Summary: With a ~100mb model and a ~400mb batch of training data, model(x)
causes an OOM despite having 16 GB of memory available.
I’ve been playing around with the Recursion Pharmaceuticals competition over on Kaggle, and I’ve noticed bizarre spikes in memory usage when I call models. I’ve tried to create a minimal example here. All of the code is present at that link, but here’s a summary of what I’m doing:
The data is 512x512 images with 6 channels. I’m using a pretty standard data loader to load them; the code is contained in ImagesDS
in cell 3. (The images should be normalized, but that doesn’t seem relevant here.)

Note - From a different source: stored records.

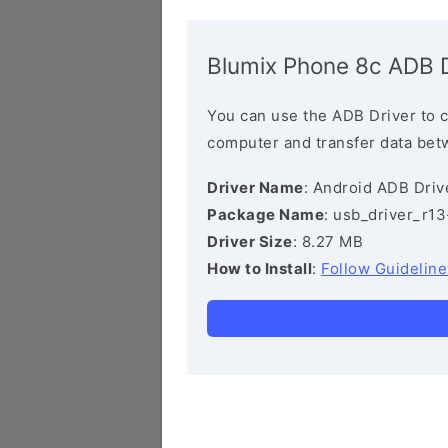
Blumix Phone 8c ADB D
You can use the ADB Driver to 
computer and transfer data bet
Driver Name
: Android ADB Driv
Package Name
: usb_driver_r1
Driver Size
: 8.27 MB
How to Install
:
Follow Guideline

The model is a Resnet50 with pretrained weights. However, since I have 6 channels and 1108 outputs, I replace the first and last layer. (I’ve seen the same error with other different base models like Densenet.):
model = torchvision.models.resnext50_32x4d(pretrained=True)

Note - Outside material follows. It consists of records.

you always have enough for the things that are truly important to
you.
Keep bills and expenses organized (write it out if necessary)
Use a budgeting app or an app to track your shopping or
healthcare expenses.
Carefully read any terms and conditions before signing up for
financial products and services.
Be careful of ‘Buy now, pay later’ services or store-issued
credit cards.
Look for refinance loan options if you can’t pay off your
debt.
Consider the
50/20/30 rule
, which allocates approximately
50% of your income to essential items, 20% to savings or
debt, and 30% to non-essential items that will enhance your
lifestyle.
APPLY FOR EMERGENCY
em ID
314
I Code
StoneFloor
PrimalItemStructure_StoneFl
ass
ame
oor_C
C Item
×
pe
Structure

model.conv1 = nn.Conv2d(6, 64, 7, 2, 3)
model.fc = nn.Linear(2048, classes, bias=True)
model.to(device)
Finally, I’m getting the out of memory error on the first pass through the training loop:
epochs = 10
tlen = len(loader)
for epoch in range(epochs):
tloss = 0
acc = np.zeros(1)
for x, y in loader:
print(f'Memory allocated after tensor load to cpu: {torch.cuda.memory_allocated() / 10 ** 6} MB') # Gives ~100mb
x = x.to(device)
print(f'Memory allocated after tensor load to gpu: {torch.cuda.memory_allocated() / 10 ** 6} MB') # Gives ~500mb
optimizer.zero_grad()
# Everything explodes when we call the model on the input.
output = model(x)
# More training code that is never reached....

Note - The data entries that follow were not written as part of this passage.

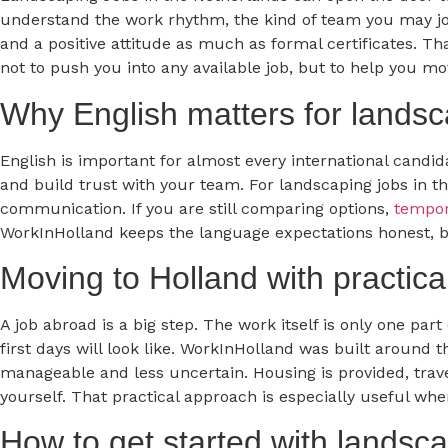
understand the work rhythm, the kind of team you may join
and a positive attitude as much as formal certificates. Th
not to push you into any available job, but to help you m
Why English matters for landsc
English is important for almost every international candid
and build trust with your team. For landscaping jobs in t
communication. If you are still comparing options,
tempor
WorkInHolland keeps the language expectations honest, b
Moving to Holland with practica
A job abroad is a big step. The work itself is only one pa
first days will look like. WorkInHolland was built around
manageable and less uncertain. Housing is provided, travel
yourself. That practical approach is especially useful w
How to get started with landsca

With a batch size of 64 (~400mb of input data), the loop causes an OOM. With a batch size of 16 (~100mb), memory usage never goes above ~500mb.
I can see a few possibilities here, but I’m unsure what’s most likely:
- I’m doing something wrong when I load the data. Maybe the input tensors need to have requires_grad=False explicitly set on them or something
- There’s some kind of memory allocation bug in Pytorch that I’m seeing here
- There’s something about Kaggle’s GPU set up that causes the memory error.
Any ideas? The full code is at the link above, and you can easily clone it if you have a Kaggle account.